- [Excerpted data]:

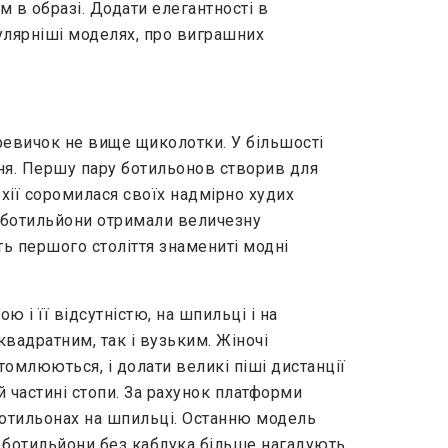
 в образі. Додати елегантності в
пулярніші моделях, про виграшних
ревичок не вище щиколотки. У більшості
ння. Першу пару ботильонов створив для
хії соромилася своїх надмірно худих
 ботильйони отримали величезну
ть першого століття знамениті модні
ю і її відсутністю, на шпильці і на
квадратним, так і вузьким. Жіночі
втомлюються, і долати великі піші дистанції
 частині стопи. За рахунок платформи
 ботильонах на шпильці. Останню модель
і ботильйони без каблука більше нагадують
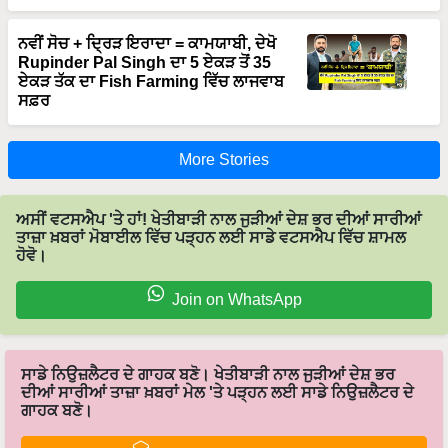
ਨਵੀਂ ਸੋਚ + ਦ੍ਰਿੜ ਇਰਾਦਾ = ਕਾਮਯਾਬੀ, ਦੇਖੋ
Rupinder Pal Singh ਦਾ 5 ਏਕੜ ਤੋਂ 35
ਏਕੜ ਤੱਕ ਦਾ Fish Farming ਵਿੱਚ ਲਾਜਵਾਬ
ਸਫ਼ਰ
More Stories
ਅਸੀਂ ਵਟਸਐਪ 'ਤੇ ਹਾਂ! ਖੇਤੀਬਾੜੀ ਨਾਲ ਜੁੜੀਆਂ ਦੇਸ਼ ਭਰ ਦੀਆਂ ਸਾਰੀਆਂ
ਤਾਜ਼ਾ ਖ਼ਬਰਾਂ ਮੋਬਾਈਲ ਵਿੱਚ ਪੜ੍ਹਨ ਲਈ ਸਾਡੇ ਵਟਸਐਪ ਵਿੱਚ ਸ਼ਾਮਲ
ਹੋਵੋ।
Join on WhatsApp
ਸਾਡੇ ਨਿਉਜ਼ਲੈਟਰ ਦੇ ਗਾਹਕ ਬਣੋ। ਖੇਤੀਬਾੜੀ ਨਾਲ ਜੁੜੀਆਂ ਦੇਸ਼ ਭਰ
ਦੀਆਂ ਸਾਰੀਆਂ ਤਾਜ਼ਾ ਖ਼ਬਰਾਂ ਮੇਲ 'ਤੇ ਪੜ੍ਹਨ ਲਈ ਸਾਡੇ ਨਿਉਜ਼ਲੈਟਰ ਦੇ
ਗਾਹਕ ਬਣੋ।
==
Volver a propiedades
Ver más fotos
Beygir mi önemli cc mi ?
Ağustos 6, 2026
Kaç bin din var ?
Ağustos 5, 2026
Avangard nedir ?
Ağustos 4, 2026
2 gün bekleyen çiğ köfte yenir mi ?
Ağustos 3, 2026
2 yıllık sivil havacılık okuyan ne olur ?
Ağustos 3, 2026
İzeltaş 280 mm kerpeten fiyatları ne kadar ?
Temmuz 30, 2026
* * *
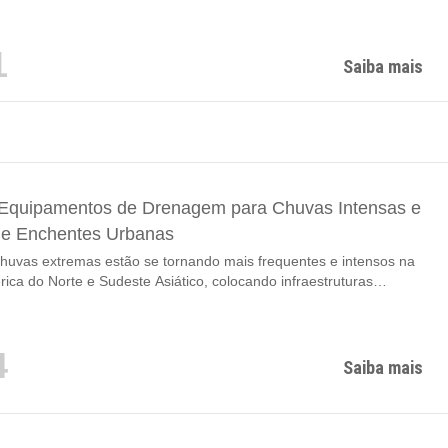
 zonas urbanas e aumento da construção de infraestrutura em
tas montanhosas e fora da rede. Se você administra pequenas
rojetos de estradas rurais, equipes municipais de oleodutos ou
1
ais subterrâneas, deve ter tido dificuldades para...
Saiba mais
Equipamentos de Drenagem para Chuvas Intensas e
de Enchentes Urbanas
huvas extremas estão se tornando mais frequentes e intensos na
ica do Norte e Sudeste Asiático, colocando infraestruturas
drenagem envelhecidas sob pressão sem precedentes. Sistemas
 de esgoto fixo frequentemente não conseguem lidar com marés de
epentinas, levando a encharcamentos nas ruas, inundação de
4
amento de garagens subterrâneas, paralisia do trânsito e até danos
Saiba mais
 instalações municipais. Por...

- [Work request]: Your reply is to repeat, unchanged, the lines above running from the one with "rojetos de estradas" up to and including the one with "instalações municipais. Por...".

- [Written answer]:
rojetos de estradas rurais, equipes municipais de oleodutos ou
1
ais subterrâneas, deve ter tido dificuldades para...
Saiba mais
Equipamentos de Drenagem para Chuvas Intensas e
de Enchentes Urbanas
huvas extremas estão se tornando mais frequentes e intensos na
ica do Norte e Sudeste Asiático, colocando infraestruturas
drenagem envelhecidas sob pressão sem precedentes. Sistemas
 de esgoto fixo frequentemente não conseguem lidar com marés de
epentinas, levando a encharcamentos nas ruas, inundação de
4
amento de garagens subterrâneas, paralisia do trânsito e até danos
Saiba mais
 instalações municipais. Por...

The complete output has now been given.